BEGIN Source records

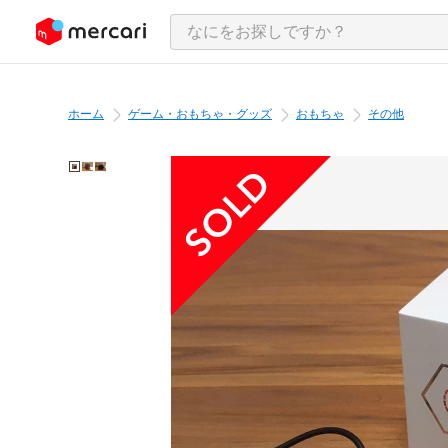
ンツにスキップ
ホーム
ゲーム・おもちゃ・グッズ
おもちゃ
その他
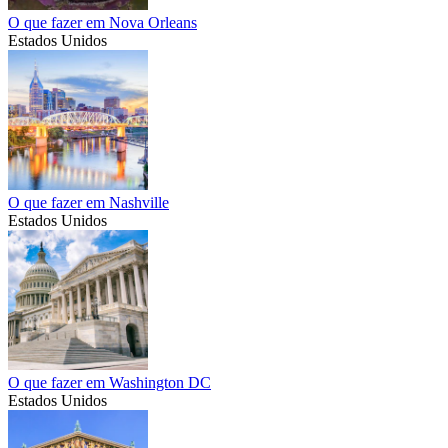
O que fazer em Nova Orleans
Estados Unidos
O que fazer em Nashville
Estados Unidos
O que fazer em Washington DC
Estados Unidos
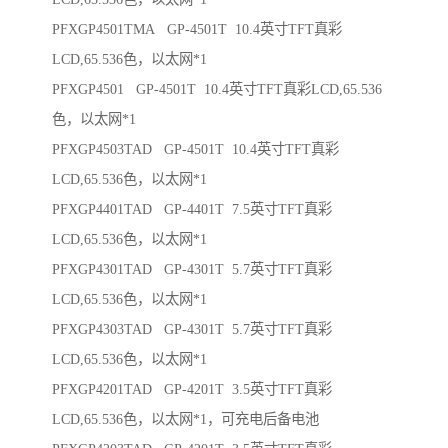
PFXGP4501TMA GP-4501T 10.4英寸TFT真彩
LCD,65.536色，以太网*1
PFXGP4501 GP-4501T 10.4英寸TFT真彩LCD,65.536
色，以太网*1
PFXGP4503TAD GP-4501T 10.4英寸TFT真彩
LCD,65.536色，以太网*1
PFXGP4401TAD GP-4401T 7.5英寸TFT真彩
LCD,65.536色，以太网*1
PFXGP4301TAD GP-4301T 5.7英寸TFT真彩
LCD,65.536色，以太网*1
PFXGP4303TAD GP-4301T 5.7英寸TFT真彩
LCD,65.536色，以太网*1
PFXGP4201TAD GP-4201T 3.5英寸TFT真彩
LCD,65.536色，以太网*1，可充电后备电池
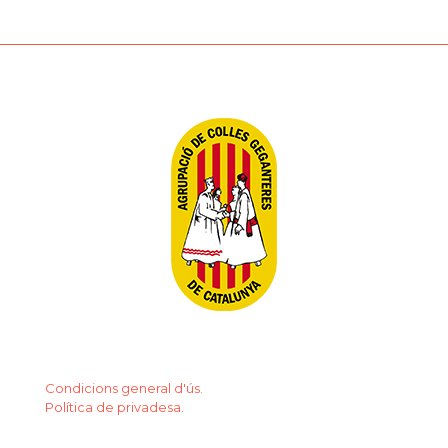
Condicions general d'ús.
Política de privadesa.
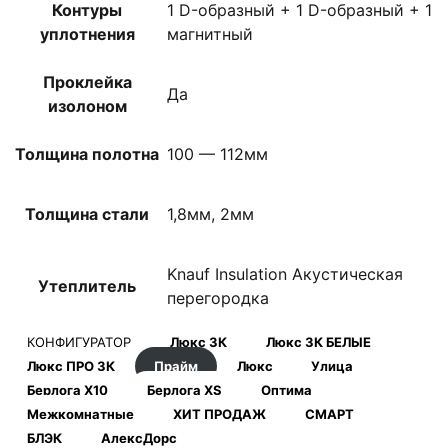
Контуры
1 D-образный + 1 D-образный + 1
уплотнения
магнитный
Проклейка
Да
изолоном
Толщина полотна
100 — 112мм
Толщина стали
1,8мм, 2мм
Knauf Insulation Акустическая
Утеплитель
перегородка
КОНФИГУРАТОР
Люкс 3К
Люкс 3К БЕЛЫЕ
Люкс ПРО 3К
Прайм
Люкс
Улица
Берлога Х10
Берлога XS
Оптима
Межкомнатные
ХИТ ПРОДАЖ
СМАРТ
БЛЭК
АлексДорс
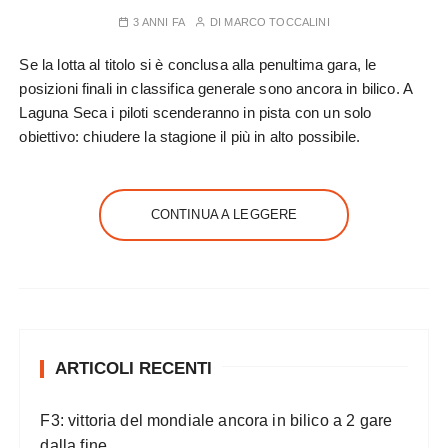
3 ANNI FA
DI
MARCO TOCCALINI
Se la lotta al titolo si è conclusa alla penultima gara, le
posizioni finali in classifica generale sono ancora in bilico. A
Laguna Seca i piloti scenderanno in pista con un solo
obiettivo: chiudere la stagione il più in alto possibile.
CONTINUA A LEGGERE
ARTICOLI RECENTI
F3: vittoria del mondiale ancora in bilico a 2 gare
dalla fine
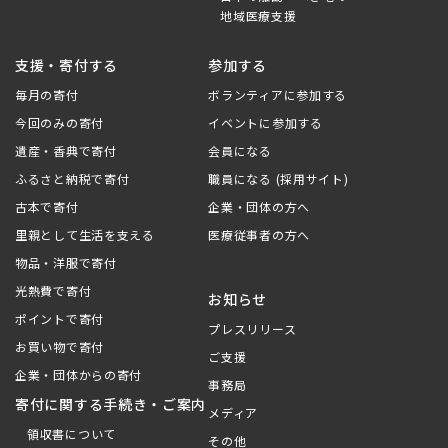
地域医療支援
支援・寄付する
参加する
毎月の寄付
ボランティアに参加する
今回のみの寄付
イベントに参加する
遺産・香典で寄付
会員になる
ふるさと納税で寄付
職員になる (採用サイト)
古本で寄付
企業・団体の方へ
里親として生活を支える
医療従事者の方へ
物品・洋服で寄付
光熱費で寄付
お知らせ
ポイントで寄付
プレスリリース
お買い物で寄付
ご支援
企業・団体からの寄付
事務局
寄付に関する手続き・ご案内
メディア
領収書について
その他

END Source records

Exercise:
Pictures do not belong in the answer. Return the lines above starting at the one with "Межкомнатные" and ending at the one with "里親として生活を支える", both kept, exactly.

Finished exercise:
Межкомнатные
ХИТ ПРОДАЖ
СМАРТ
БЛЭК
АлексДорс
3 ANNI FA
DI
MARCO TOCCALINI
Se la lotta al titolo si è conclusa alla penultima gara, le
posizioni finali in classifica generale sono ancora in bilico. A
Laguna Seca i piloti scenderanno in pista con un solo
obiettivo: chiudere la stagione il più in alto possibile.
CONTINUA A LEGGERE
ARTICOLI RECENTI
F3: vittoria del mondiale ancora in bilico a 2 gare
dalla fine
地域医療支援
支援・寄付する
参加する
毎月の寄付
ボランティアに参加する
今回のみの寄付
イベントに参加する
遺産・香典で寄付
会員になる
ふるさと納税で寄付
職員になる (採用サイト)
古本で寄付
企業・団体の方へ
里親として生活を支える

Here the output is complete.